FALA O PREFEITO DE DEARBORN
Em entrevista ao Middle East Eye, o prefeito de Dearborn, a capital do Michigan, Abdullah Hammoud, alertou que, a menos que Biden acabe com o apoio inabalável de seu governo a Israel, isso lhe custará o voto árabe-americano e a reeleição no final deste ano.
Ele também se referiu à matéria, veiculada pelo Wall Street Journal, chamando Dearborn de “capital da jihad” por causa de suas manifestações em massa pró-Palestina.
Hammoud chamou o artigo de tentativa deliberada de difamar um movimento popular que estava sendo organizado por muçulmanos e não muçulmanos. “As acusações lançadas sobre a cidade de Dearborn são deliberadamente ignorantes, bem como destinadas a levar a mais divisão, mais ódio, mais intolerância contra o povo da cidade de Dearborn”, disse ele.
Como muitos cidadãos de Dearborn, Hammoud é filho de imigrantes da classe trabalhadora do Oriente Médio. Seus pais eram do Líbano. “Esta é uma questão que é muito próxima e cara aos nossos corações”, disse. “É extremamente pessoal, e não algo que apenas sintonizamos sempre que a mídia sente vontade de se importar com isso”.
“De nossa perspectiva, como imigrantes, refugiados que viveram sob ocupação, que viveram sob apartheid, que fugiram nós mesmos – ou nossos pais – por causa de conflitos civis e guerras, temos relatos em primeira mão de como é viver nessas condições.”
GAZA, QUESTÃO MORAL DO NOSSO TEMPO
Também a deputada Pramila Jayapal analisou o significado do voto “descompromissado” no Michigan, em entrevista à CNN.
“A guerra em Gaza é uma questão moral profunda, e a falta de atenção e empatia por essa perspectiva do governo está quebrando a frágil coalizão que construímos para eleger Joe Biden em 2020”, ela advertiu, acrescentado que há “pouco tempo para mudar essa dinâmica”.
“Os resultados em Michigan são claros: os eleitores não estão satisfeitos com a forma como os EUA lidam com a guerra em Gaza”, escreveu Jayapal nas redes sociais. “Esta é uma questão moral profunda – e é hora de ouvir.”
Em um artigo no portal Common Dreams, Sam Rosenthal, diretor político do grupo de defesa progressista RootsAction, escreveu que a força do voto “descomprometido” em Michigan deve ser um “alerta” para o presidente e aqueles que trabalham por sua reeleição.

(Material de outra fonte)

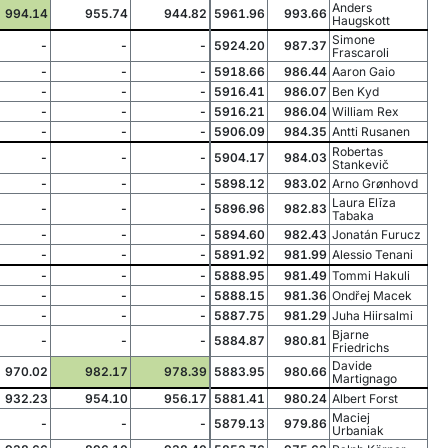
Anders
994.14
955.74
944.82
5961.96
993.66
Haugskott
Simone
-
-
-
5924.20
987.37
Frascaroli
-
-
-
5918.66
986.44
Aaron Gaio
-
-
-
5916.41
986.07
Ben Kyd
-
-
-
5916.21
986.04
William Rex
-
-
-
5906.09
984.35
Antti Rusanen
Robertas
-
-
-
5904.17
984.03
Stankevič
-
-
-
5898.12
983.02
Arno Grønhovd
Laura Elīza
-
-
-
5896.96
982.83
Tabaka
-
-
-
5894.60
982.43
Jonatán Furucz
-
-
-
5891.92
981.99
Alessio Tenani
-
-
-
5888.95
981.49
Tommi Hakuli
-
-
-
5888.15
981.36
Ondřej Macek
-
-
-
5887.75
981.29
Juha Hiirsalmi
Bjarne
-
-
-
5884.87
980.81
Friedrichs
Davide
970.02
982.17
978.39
5883.95
980.66
Martignago
932.23
954.10
956.17
5881.41
980.24
Albert Forst
Maciej
-
-
-
5879.13
979.86
Urbaniak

“Se mesmo uma porcentagem significativa do eleitorado primário que votou sem compromisso em Michigan ou não vota, vota em terceiros ou, Deus me livre, escolhe Trump em vez de Biden em novembro, então Biden certamente perderá o Estado”, escreveu Rosenthal.
“Se Biden perder Michigan, como Hillary Clinton perdeu para Trump em 2016, seu caminho para a vitória eleitoral se torna extremamente difícil.” “Simplificando, Biden precisa apresentar votos, e rapidamente, em um momento em que ele só parece ser capaz de perdê-los”, acrescentou Rosenthal.
“O apoio inabalável de seu governo à campanha de terra arrasada de Israel em Gaza alienou os principais círculos eleitorais de que Biden precisou para vencer em 2020”, ele concluiu.